What changes were proposed in this pull request?

Explicitly call Logging.uninitialize() after SparkConf loading spark-defaults.conf

Why are the changes needed?

SPARK-49015 fixes a similar issue that affects services started through SparkSubmit, while for other services like SHS, there is still a chance that the logging system is initialized before SparkConf constructed, so spark.log.structuredLogging.enabled configured at spark-defaults.conf won't take effect.

The issue only happens when the logging system is initialized before SparkConf loading spark-defaults.conf.

example 1, when java.net.InetAddress.getLocalHost returns 127.0.0.1,

scala> java.net.InetAddress.getLocalHost
res0: java.net.InetAddress = H27212-MAC-01.local/127.0.0.1

the logging system will be initialized early.

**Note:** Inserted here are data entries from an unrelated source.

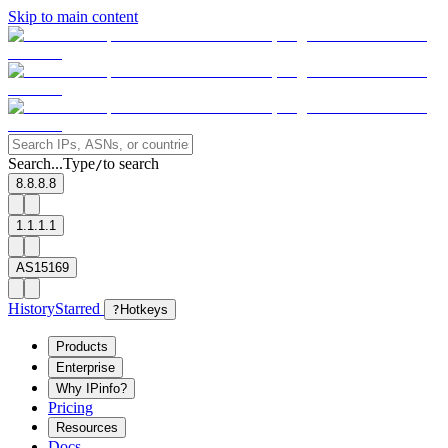
Skip to main content
Search...
Type
to search
/
8.8.8.8
1.1.1.1
AS15169
History
Starred
?
Hotkeys
Products
Enterprise
Why IPinfo?
Pricing
Resources
Docs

{"ts":"2024-09-22T12:50:37.082Z","level":"WARN","msg":"Your hostname, H27212-MAC-01.local, resolves to a loopback address: 127.0.0.1; using 192.168.32.130 instead (on interface en0)","context":{"host":"H27212-MAC-01.local","host_port":"127.0.0.1","host_port2":"192.168.32.130","network_if":"en0"},"logger":"Utils"}
{"ts":"2024-09-22T12:50:37.085Z","level":"WARN","msg":"Set SPARK_LOCAL_IP if you need to bind to another address","logger":"Utils"}

example 2: SHS calls Utils.initDaemon(log) before loading spark-defaults.conf(inside construction of HistoryServerArguments)

Utils.initDaemon(log)
new HistoryServerArguments(conf, argStrings)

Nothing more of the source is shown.